The self-reliance of his parents as they adapted to living in a completely different culture has deeply impressed him.

“They went through a lot deciding to emigrate to Australia. I have no other siblings and they came to Australia for me, leaving everything familiar behind.”

There have been many hurdles to overcome, but Miguel says the benefits of being in Australia have outweighed the negatives “a hundred to one”.

Mirroring the openness of the landscape, Australia has given Miguel the feeling he will be able to become whatever he wants to.

“In the Philippines there are many expectations from family and society in general.

“At school you are ranked as early as Grade 1—a list is put up on the wall in the classroom. If you’re at the top, you feel like you can do anything. But parents are not happy with a child at the bottom.”

Miguel’s experience of Grade 1 was very different. He was enrolled at Heathcote Primary School and while there was none of the dreaded ranking, he could speak no English—and his Filipino was not brilliant either.

“I learnt quite a lot just listening to songs,” Miguel remembers. “But it was not until around Grade 3 or 4 that I became fluent in understanding, speaking and writing English.”

Now a BSSC Year 12 student, Miguel says when he thinks about the college, the word that comes to mind is ‘opportunity’ because of the many options the college offers students.

“I would absolutely recommend this college.”

The flexibility his timetable gives him—with generous study periods—mean he can truly organise his day in a way that works best for him.

Interestingly, this very benefit was one of the more challenging adjustments he had to make when he first arrived at BSSC.

“I had been used to a very rigid timetable and at first, I was like, oh no! But once I got used to it, this flexibility is one of the things I like most about BSSC.”

Miguel says he occasionally uses a study period to take a complete break and finds it very helpful, arriving at his next class completely focused.

He clearly still has a place in his heart for order: his favourite subject at the moment is Chemistry because, he says, “I like how all the numbers fall into place”.

His other subjects are Biology, Maths Methods, English and Philosophy.

“My study tip is, however long you study for, follow it with half that time off. So, I have a half-hour break after an hour’s intense focus.

“I de-stress by reminding myself I can only give my best effort and once I know I have genuinely given my very best, I try to let it go.”

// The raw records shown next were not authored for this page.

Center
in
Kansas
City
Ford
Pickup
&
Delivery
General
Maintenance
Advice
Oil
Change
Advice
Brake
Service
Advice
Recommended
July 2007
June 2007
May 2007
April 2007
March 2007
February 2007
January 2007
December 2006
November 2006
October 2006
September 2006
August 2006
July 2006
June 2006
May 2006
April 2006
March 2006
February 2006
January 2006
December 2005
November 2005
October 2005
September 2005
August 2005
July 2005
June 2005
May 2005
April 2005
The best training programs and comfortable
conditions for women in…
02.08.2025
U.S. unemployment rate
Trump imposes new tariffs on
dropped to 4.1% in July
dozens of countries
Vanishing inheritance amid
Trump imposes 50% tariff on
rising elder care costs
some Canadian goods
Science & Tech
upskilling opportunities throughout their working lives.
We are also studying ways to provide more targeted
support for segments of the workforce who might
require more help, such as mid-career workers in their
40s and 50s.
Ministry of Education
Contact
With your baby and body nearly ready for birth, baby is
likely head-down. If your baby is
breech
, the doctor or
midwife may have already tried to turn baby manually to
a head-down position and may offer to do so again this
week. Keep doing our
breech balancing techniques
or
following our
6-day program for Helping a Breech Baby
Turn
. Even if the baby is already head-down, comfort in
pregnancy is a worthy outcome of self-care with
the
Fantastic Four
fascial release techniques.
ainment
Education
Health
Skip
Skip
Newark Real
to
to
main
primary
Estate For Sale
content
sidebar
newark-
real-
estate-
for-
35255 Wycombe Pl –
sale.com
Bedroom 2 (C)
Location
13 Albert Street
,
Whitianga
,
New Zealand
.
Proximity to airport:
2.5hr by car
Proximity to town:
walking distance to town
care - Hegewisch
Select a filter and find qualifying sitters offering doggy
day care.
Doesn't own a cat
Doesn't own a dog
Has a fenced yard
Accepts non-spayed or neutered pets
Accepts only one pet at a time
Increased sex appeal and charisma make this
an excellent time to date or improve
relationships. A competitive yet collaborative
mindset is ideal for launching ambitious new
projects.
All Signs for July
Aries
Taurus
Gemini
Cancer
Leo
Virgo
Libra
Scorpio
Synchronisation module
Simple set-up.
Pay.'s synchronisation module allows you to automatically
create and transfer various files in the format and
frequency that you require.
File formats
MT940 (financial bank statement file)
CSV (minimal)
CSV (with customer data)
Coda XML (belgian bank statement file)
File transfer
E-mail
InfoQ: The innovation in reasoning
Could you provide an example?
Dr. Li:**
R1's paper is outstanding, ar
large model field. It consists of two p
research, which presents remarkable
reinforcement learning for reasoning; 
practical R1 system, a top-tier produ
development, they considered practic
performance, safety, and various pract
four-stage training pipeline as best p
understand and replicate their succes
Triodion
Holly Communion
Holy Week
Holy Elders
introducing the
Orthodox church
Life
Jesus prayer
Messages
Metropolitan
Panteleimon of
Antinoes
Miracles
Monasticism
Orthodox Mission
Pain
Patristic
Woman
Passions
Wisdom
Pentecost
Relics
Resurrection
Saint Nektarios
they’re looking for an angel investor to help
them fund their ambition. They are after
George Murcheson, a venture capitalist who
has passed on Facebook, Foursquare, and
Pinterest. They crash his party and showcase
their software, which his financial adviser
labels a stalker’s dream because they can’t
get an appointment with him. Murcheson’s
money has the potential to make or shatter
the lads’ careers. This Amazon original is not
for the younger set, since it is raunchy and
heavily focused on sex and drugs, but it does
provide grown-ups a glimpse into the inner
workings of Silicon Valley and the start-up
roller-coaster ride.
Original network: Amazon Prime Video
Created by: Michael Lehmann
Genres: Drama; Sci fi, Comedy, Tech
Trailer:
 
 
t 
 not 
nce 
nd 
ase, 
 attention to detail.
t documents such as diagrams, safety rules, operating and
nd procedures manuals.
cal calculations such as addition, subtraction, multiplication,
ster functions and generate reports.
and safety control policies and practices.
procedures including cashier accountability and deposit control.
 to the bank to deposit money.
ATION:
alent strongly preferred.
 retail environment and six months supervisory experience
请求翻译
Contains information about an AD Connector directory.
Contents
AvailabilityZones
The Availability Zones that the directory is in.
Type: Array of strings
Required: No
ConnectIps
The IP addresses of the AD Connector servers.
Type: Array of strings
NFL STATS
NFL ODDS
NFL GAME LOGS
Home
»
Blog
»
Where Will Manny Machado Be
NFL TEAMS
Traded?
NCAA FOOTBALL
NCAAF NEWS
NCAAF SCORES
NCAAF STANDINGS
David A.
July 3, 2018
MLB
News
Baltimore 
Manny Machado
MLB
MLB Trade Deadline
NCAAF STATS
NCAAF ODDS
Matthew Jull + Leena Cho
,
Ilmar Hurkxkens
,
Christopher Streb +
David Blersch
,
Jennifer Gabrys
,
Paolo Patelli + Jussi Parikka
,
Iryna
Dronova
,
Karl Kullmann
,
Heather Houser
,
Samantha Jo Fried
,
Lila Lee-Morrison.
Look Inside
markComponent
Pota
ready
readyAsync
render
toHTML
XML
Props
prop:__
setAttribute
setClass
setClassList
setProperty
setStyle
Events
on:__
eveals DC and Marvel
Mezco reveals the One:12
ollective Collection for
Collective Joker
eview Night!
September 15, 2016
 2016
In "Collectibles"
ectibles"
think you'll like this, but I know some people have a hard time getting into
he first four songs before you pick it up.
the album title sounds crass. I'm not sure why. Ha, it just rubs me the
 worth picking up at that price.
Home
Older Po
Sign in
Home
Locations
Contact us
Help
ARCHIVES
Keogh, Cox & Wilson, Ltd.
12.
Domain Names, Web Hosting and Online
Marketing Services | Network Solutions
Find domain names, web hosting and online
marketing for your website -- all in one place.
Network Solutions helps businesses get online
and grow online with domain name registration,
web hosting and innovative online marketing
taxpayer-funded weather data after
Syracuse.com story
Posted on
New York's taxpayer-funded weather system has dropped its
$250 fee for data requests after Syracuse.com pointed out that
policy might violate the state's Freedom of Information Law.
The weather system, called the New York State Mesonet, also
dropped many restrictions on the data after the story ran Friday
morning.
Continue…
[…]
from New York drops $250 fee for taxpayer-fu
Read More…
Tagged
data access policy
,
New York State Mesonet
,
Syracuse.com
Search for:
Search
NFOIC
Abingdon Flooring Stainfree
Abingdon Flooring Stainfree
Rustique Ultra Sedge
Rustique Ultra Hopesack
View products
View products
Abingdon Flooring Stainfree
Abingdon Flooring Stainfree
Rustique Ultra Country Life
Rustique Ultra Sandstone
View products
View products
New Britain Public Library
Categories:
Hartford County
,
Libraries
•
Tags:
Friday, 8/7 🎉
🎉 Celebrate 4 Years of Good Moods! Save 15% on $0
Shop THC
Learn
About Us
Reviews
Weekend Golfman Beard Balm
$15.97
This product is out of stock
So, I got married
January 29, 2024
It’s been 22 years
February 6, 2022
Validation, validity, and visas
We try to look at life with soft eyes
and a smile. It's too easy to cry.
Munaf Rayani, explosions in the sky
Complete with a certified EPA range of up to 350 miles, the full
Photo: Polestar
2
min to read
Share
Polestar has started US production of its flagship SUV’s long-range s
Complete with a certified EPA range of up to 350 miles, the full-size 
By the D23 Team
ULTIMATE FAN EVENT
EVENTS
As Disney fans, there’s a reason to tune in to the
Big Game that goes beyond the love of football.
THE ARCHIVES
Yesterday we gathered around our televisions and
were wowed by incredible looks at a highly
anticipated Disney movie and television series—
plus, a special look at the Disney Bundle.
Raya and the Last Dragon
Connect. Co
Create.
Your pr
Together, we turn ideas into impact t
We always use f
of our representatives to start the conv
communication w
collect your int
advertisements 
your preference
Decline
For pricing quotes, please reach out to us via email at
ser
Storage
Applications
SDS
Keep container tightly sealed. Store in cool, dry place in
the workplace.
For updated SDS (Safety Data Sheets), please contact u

Miguel enjoys reading anything you would find in an encyclopaedia, and loves watching documentaries—even having them playing in the background while he does homework provides ‘white noise’ he finds helpful.

His interest is mainly scientific but very broad—from the natural world to human biology to chemistry.

He is planning to become involved with leadership opportunities this year, with particular interest in becoming an environmental leader at BSSC.

“Having experienced air pollution firsthand, I would say it’s the biggest environmental issue I can relate to. I know how much of an impact it has on the day-to-day lives of people and future outcomes may, sadly, be negative.”

Numerous interests outside school have been put on hold—tennis and hip hop—so Miguel can focus on VCE.

Music has also been an important part of his life. He plays both violin and bassoon and was part of BSE’s concert band. Once again, as part of prioritising VCE, there’s not much music happening right now.

The future plan is to focus on human wellbeing with Miguel planning a career in Medicine or Psychology.

He looks back over the diverse experiences life has brought him so far, and is grateful and proud of the way he’s been able to adapt to new places, people and situations—especially during those early years in primary school trying to communicate without words.

If Miguel could go back and give his younger self some advice, he would tell himself to be grateful for everything that has happened to him.

“I would say I am now 100% happy in Australia.”